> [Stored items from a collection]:
== Segment start ==

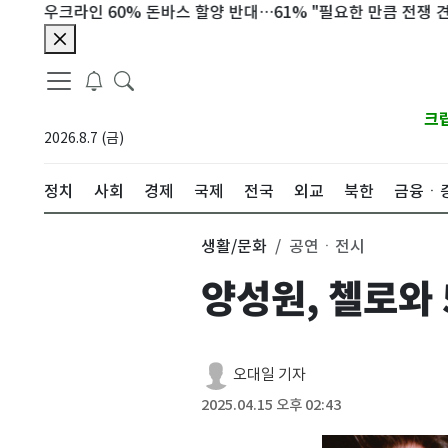
크라인 60% 돈바스 할양 반대…61% "필요한 만큼 전쟁 견딜 것"
크
2026.8.7 (금)
정치
사회
경제
국제
전국
외교
북한
금융ㆍ
생활/문화
공연ㆍ전시
양성원, 첼로와 
오대일 기자
2025.04.15 오후 02:43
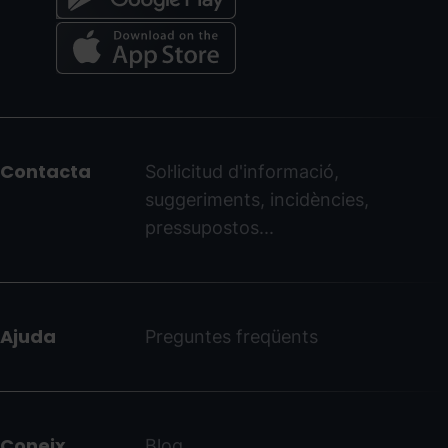
Menú
del
peu
Contacta
Sol·licitud d'informació,
-
suggeriments, incidències,
ordinoarcalis.com
pressupostos...
Ajuda
Preguntes freqüents
Coneix
Blog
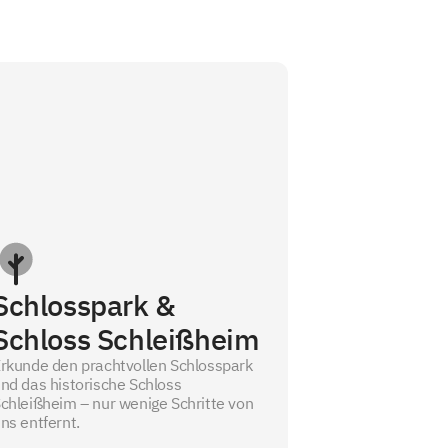
Schlosspark &
Schloss Schleißheim
rkunde den prachtvollen Schlosspark
nd das historische Schloss
chleißheim – nur wenige Schritte von
ns entfernt.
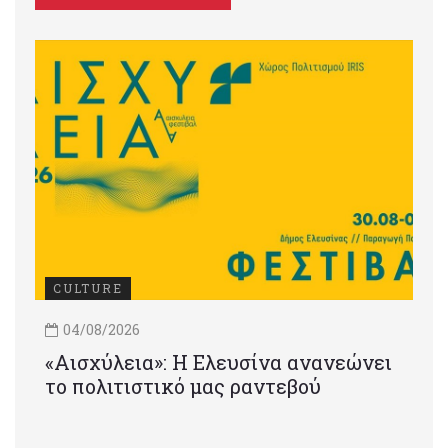
CULTURE
04/08/2026
«Αισχύλεια»: Η Ελευσίνα ανανεώνει
το πολιτιστικό μας ραντεβού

== Segment end ==

> [What needs to be done]:
A faithful copy is needed of the lines from the one containing "Schloss Schleißheim" through the last line of the data above, with pictures left out.

> [Completed exercise]:
Schloss Schleißheim
rkunde den prachtvollen Schlosspark
nd das historische Schloss
chleißheim – nur wenige Schritte von
ns entfernt.
CULTURE
04/08/2026
«Αισχύλεια»: Η Ελευσίνα ανανεώνει
το πολιτιστικό μας ραντεβού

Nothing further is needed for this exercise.